Spectral moment analysis also shows some promise in capturing the spectral characteristics of consonants produced by individuals with motor speech disorders. Tjaden and Turner [19] investigated spectral moment features of two fricatives (/s/ and /ʃ/) in a group of seven speakers with amyotrophic lateral sclerosis (ALS). The difference between the two fricatives in spectral mean (M1) and skewness (L3) was less for speakers with ALS than for typical speakers. Similar findings of decreased spectral distinction between /s/ and /ʃ/ were also identified among elderly speakers with Parkinson disease [20]. The spectral distinctions between the two fricatives were considered to be correlated with perceived precision in consonant production. Smaller spectral distinctions indicated worsened perceived articulatory precision. Recently, two studies have used spectral moment analysis to describe the first moment characteristics of stops produced by children with repaired cleft palate who had maxillary arch anomalies (e.g., maxillary collapse) in two languages (English and Persian) [21], [22]. For both languages, a significantly smaller value was found in the first moment (M1) of the alveolar stop /t/ but not for the velar stop /k/. The difference in the first moment (M1) between the alveolar stop and velar stop (/t/-/k/) was also significantly decreased. It was concluded that a decrease in the first moment (M1) could effectively signify a more posterior articulation of alveolar stops when maxillary arch anomalies occurred. Karlsson et al. [22] also found that the first spectral moment was sensitive to change in place of articulation on children with speech delayed. They reported that there was a decrease in M1 for palatalized sibilants and an increased M1 for a dentalized sibilant. Jiang et al. [17] also found that, different from typical speech, for productions by Mandarin-speaking pre-adolescents with cleft palate, the M1 was significantly correlated with listener perceptual visual analog scaling of the accuracy of retroflex affricates, but not for the alveolar affricates. Based on the above findings from speakers with speech disorders, it was suggested that spectral moment analysis could also identify deviations in articulation. Such misarticulations may cause distortion to listener perception of speakers with cleft disorders.

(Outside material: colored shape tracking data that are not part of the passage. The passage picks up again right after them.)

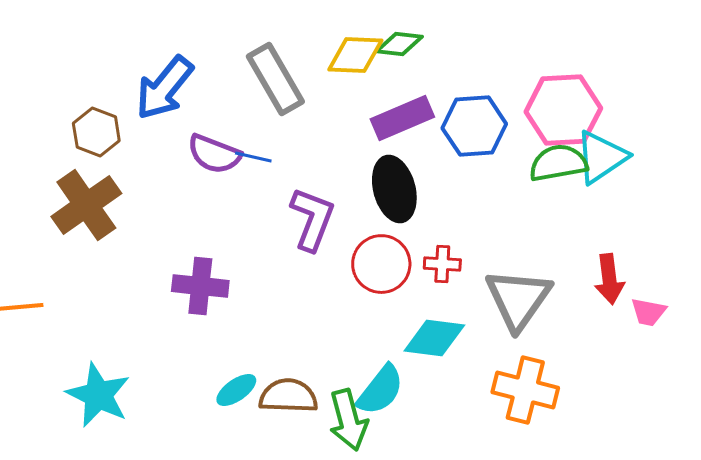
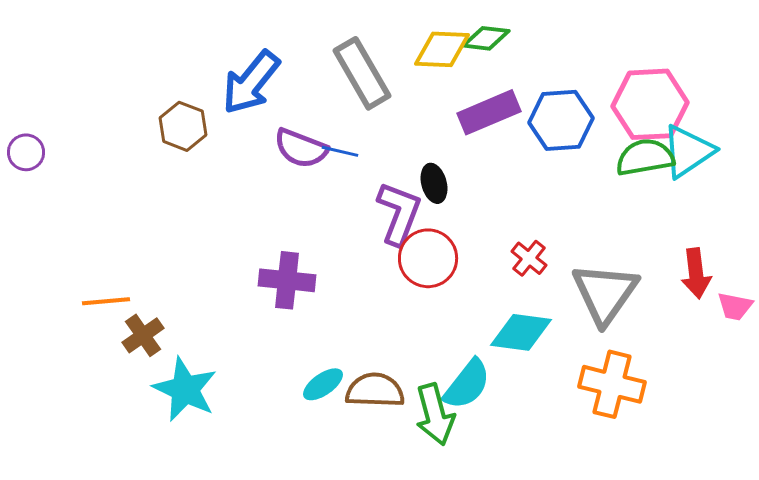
black ellipse: (394, 189) -> (434, 183), moved, size x0.6
brown cross: (86, 205) -> (143, 335), moved, size x0.6
red circle: (381, 264) -> (428, 258), moved
red cross: (442, 264) -> (529, 258), turned 36

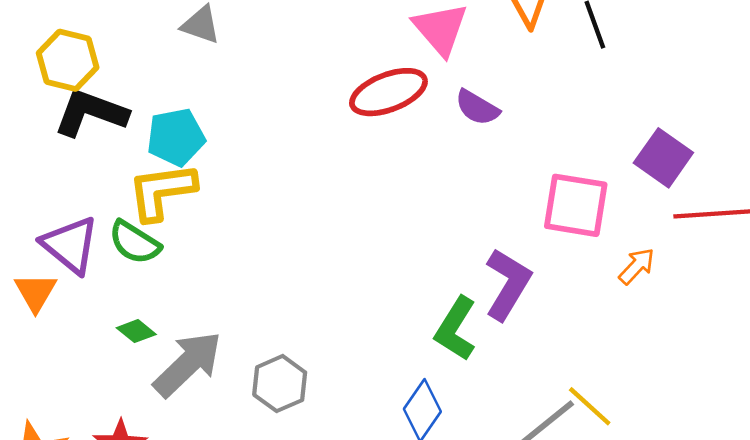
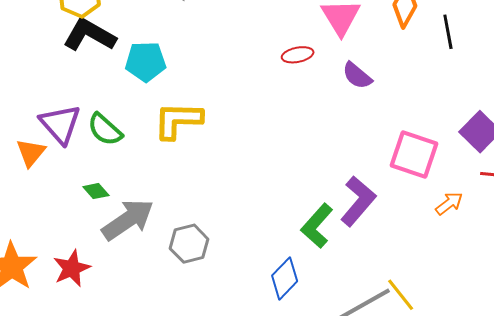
red ellipse: (388, 92) -> (298, 55), size x0.6
yellow L-shape: (162, 191) -> (178, 120), moved

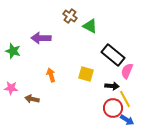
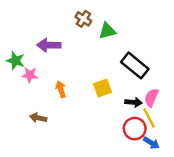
green triangle: (90, 26) -> (107, 31), turned -42
pink semicircle: (127, 71) -> (151, 98), moved
yellow square: (86, 74) -> (102, 88), turned -35
pink star: (11, 88) -> (30, 75), moved

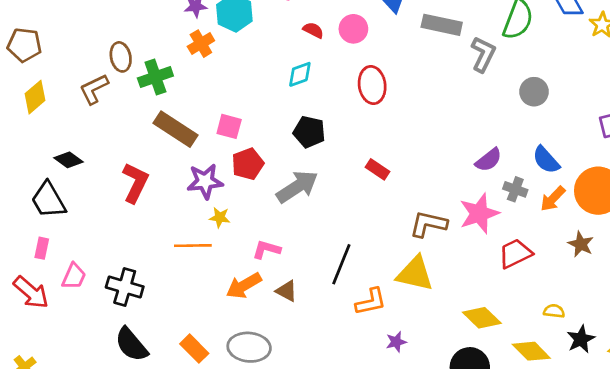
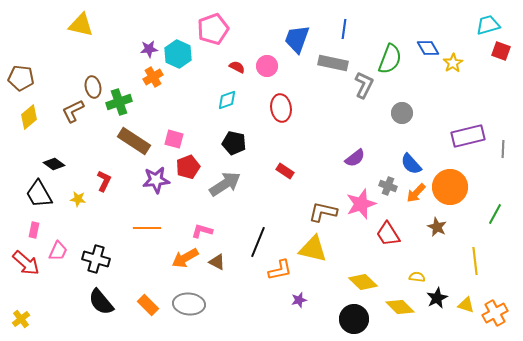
purple semicircle: (489, 160) -> (355, 158), moved
red L-shape: (135, 183) -> (104, 181), size x0.7
yellow star: (220, 217) -> (78, 199), moved
red trapezoid: (515, 254) -> (388, 234), turned -96

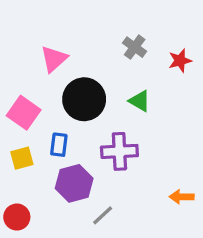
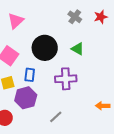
pink triangle: (54, 59) -> (16, 21), moved
red star: (180, 61) -> (101, 17), moved
purple hexagon: (74, 183) -> (26, 98), moved

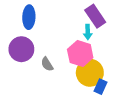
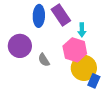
purple rectangle: (95, 16) -> (61, 15), moved
blue ellipse: (29, 17) -> (39, 16), moved

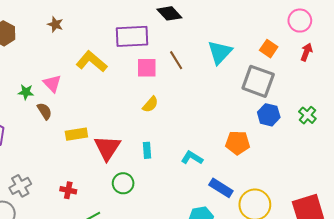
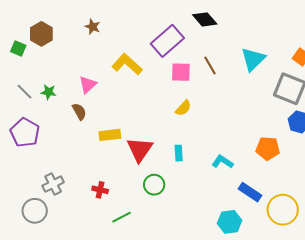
purple rectangle: (132, 36) -> (167, 41), turned -40
pink triangle: (52, 84) -> (88, 85), turned 30
green star: (26, 92) -> (49, 92), moved

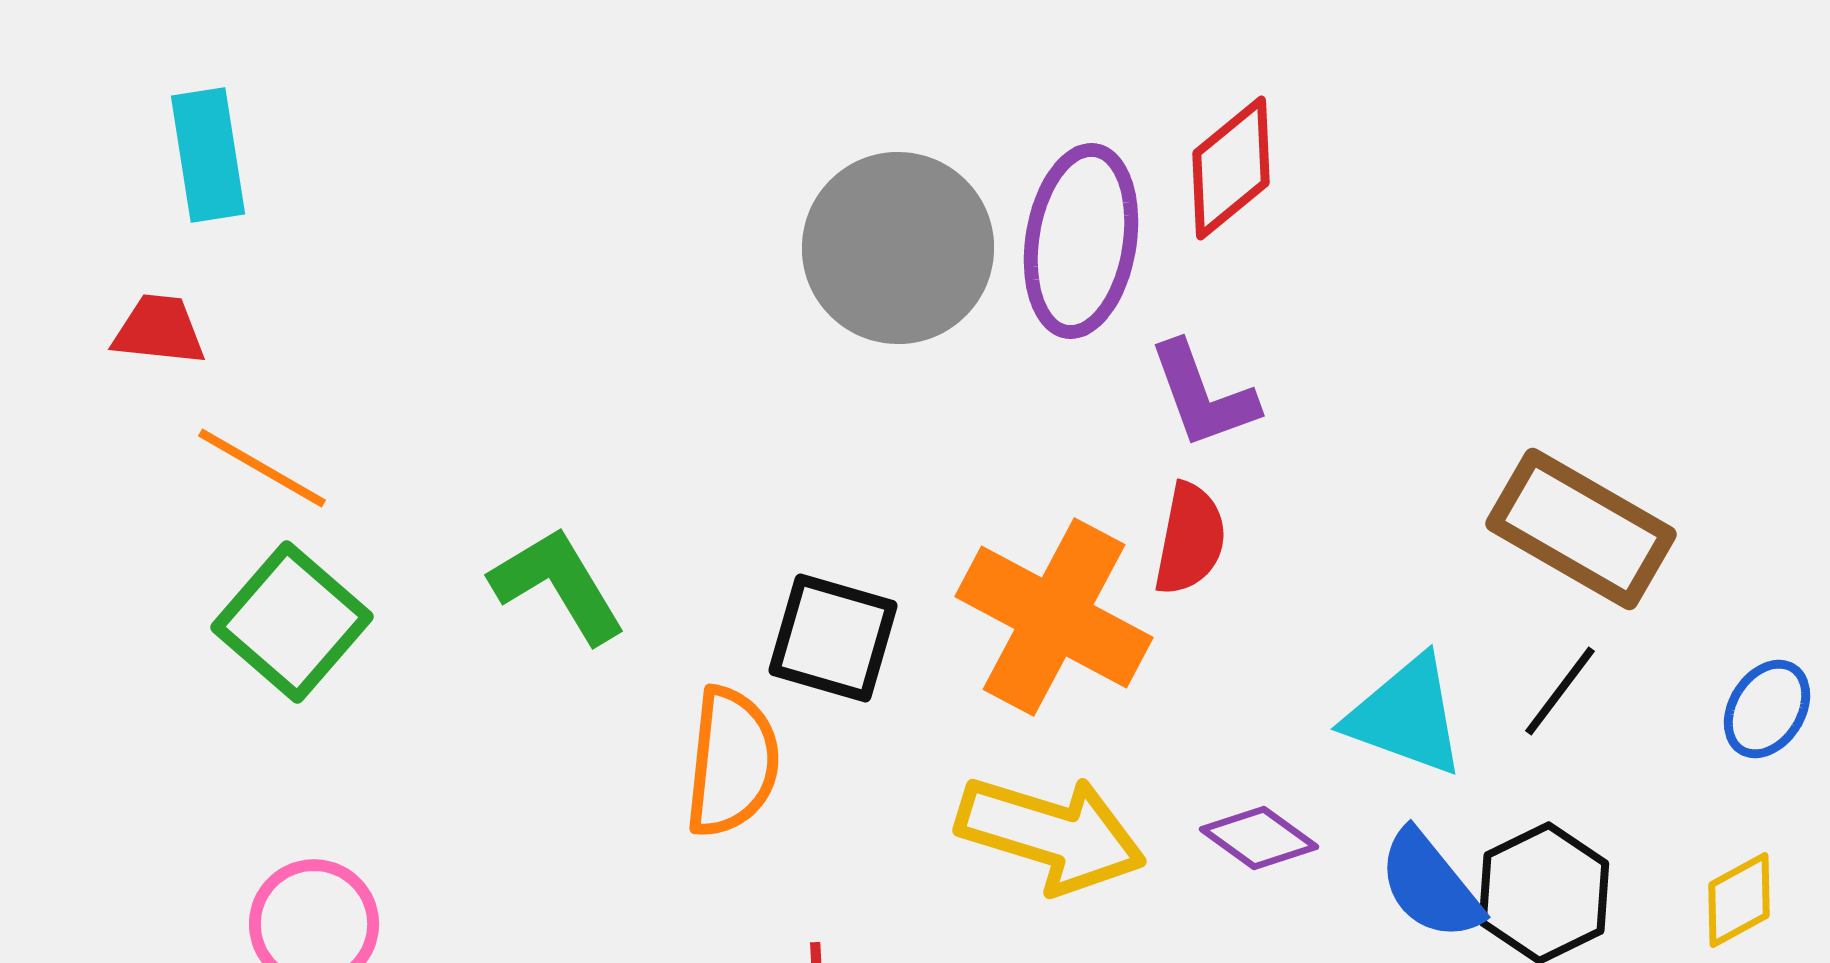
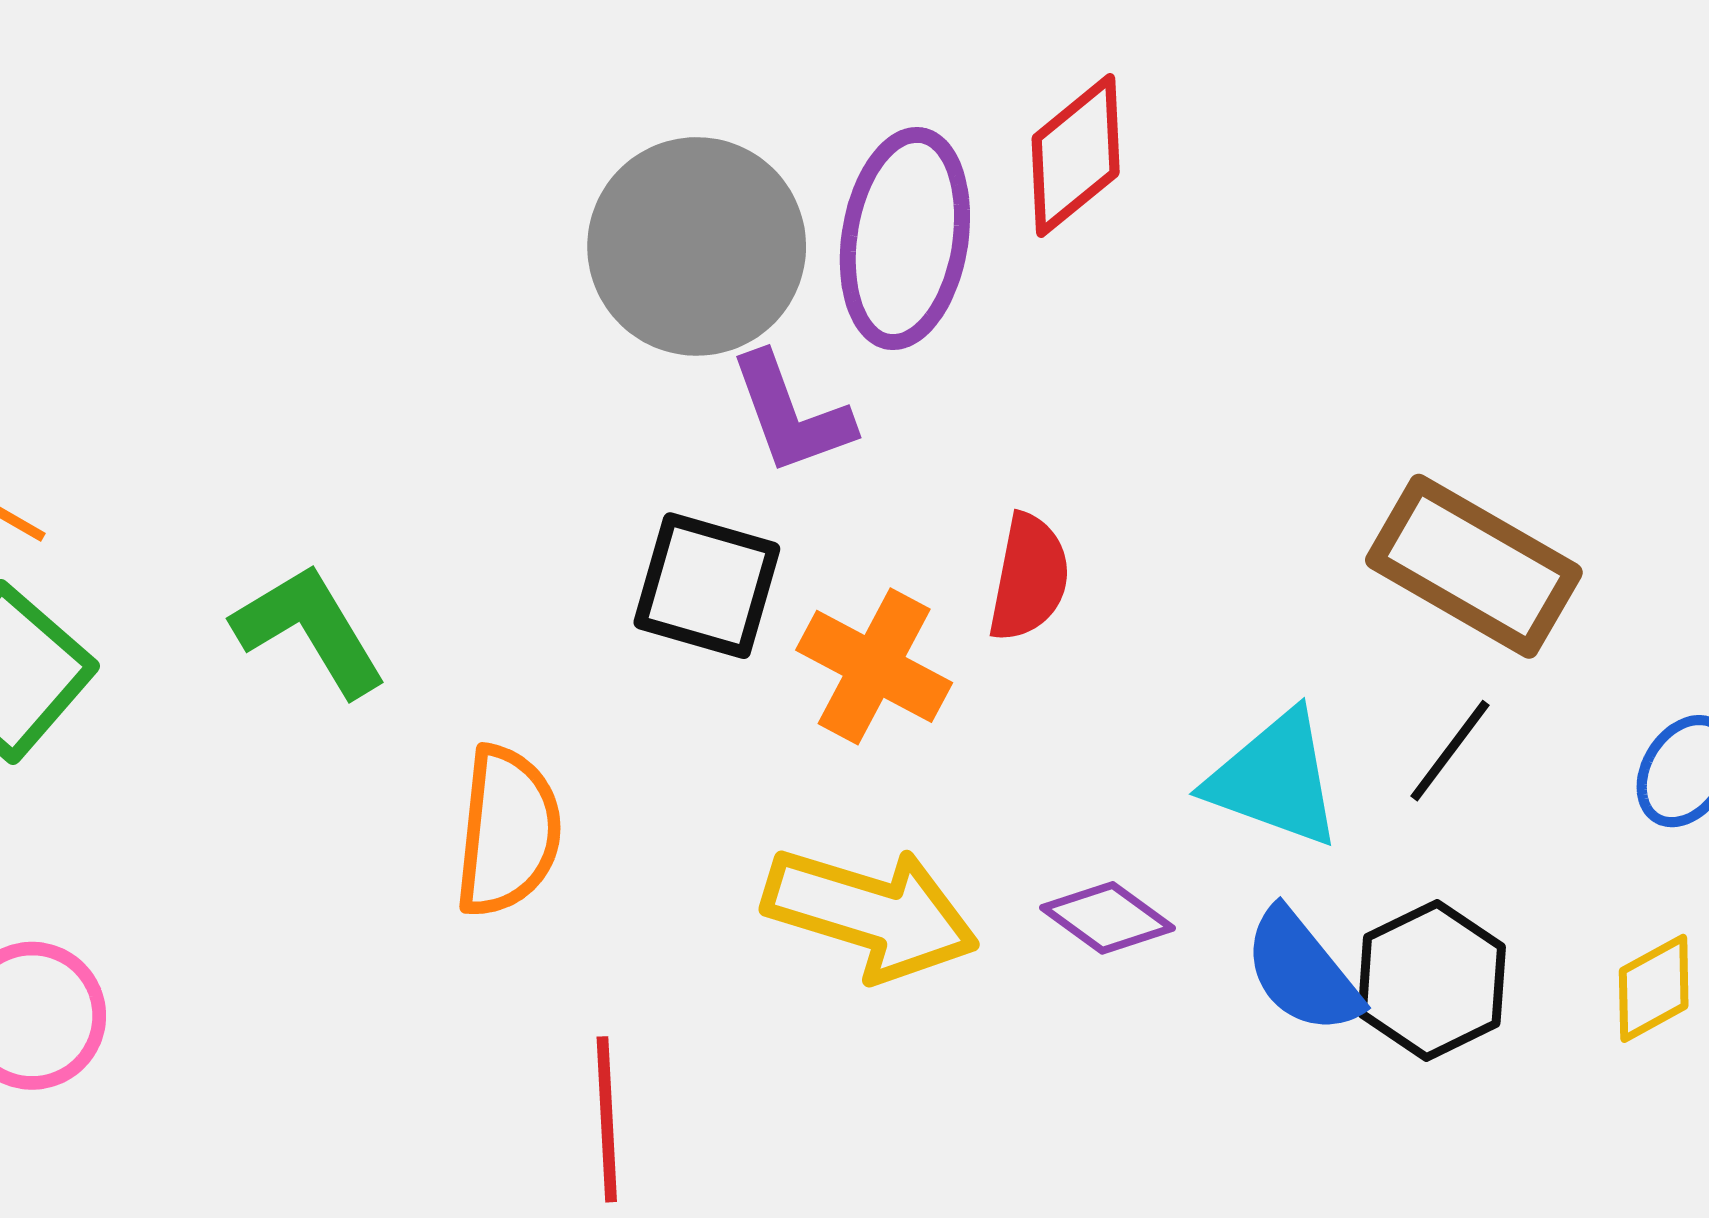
purple L-shape: (1203, 395) -> (791, 414), moved
orange cross: (1054, 617) -> (874, 666), size x0.7
black square: (833, 638) -> (707, 586), moved

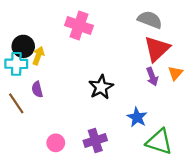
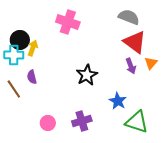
red triangle: (157, 49) -> (135, 42), turned -40

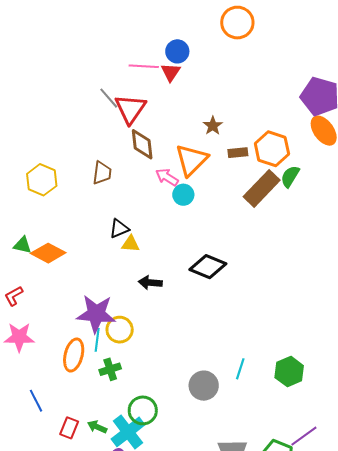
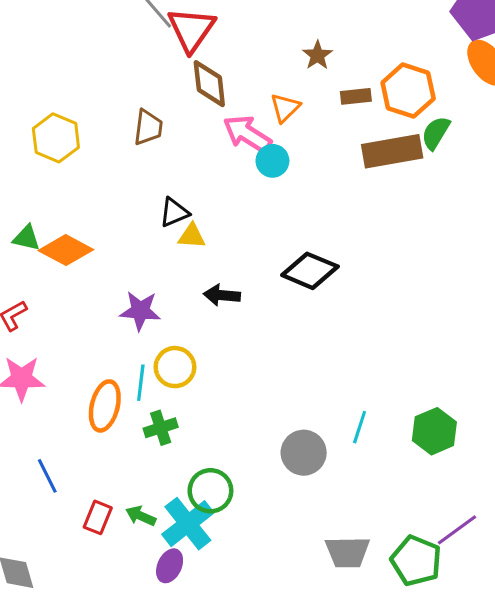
orange triangle: (192, 160) -> (285, 108), size x0.6
pink arrow: (167, 177) -> (247, 134), size x1.4
brown rectangle: (262, 188) -> (392, 151), turned 36
purple star: (96, 314) -> (140, 311), moved, size x0.7

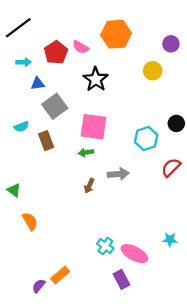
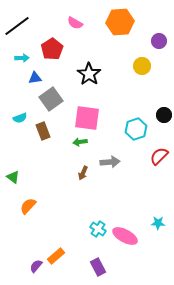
orange hexagon: (116, 34) -> (120, 22), moved
pink semicircle: (81, 47) -> (75, 23), moved
orange semicircle: (30, 221) -> (28, 206), turned -108
purple rectangle: (121, 279) -> (98, 267), moved

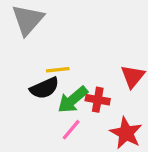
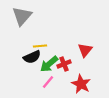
red cross: (98, 100) -> (64, 64), turned -32

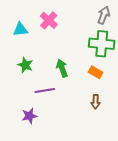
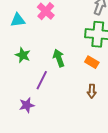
purple line: (45, 90) -> (42, 80), turned -54

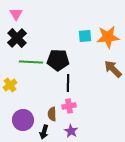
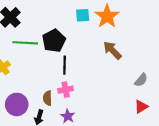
orange star: (108, 37) -> (107, 16), turned -30
black pentagon: (58, 60) -> (54, 41), turned -30

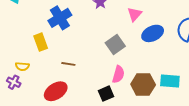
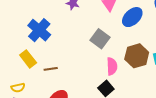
brown line: (68, 64) -> (51, 69), moved
brown hexagon: (143, 85) -> (137, 56), moved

Based on the above findings, SMA is a potential tool for examining affricate production by speakers with repaired cleft palate. Therefore, the purpose of the present study was to: (1) explore the difference in spectral properties between the aspirated and unaspirated affricates of typical Mandarin speakers; and (2) systematically describe the spectral properties of all six affricates in Mandarin phonological system produced by Mandarin speakers with repaired cleft palate, as compared to typical speakers.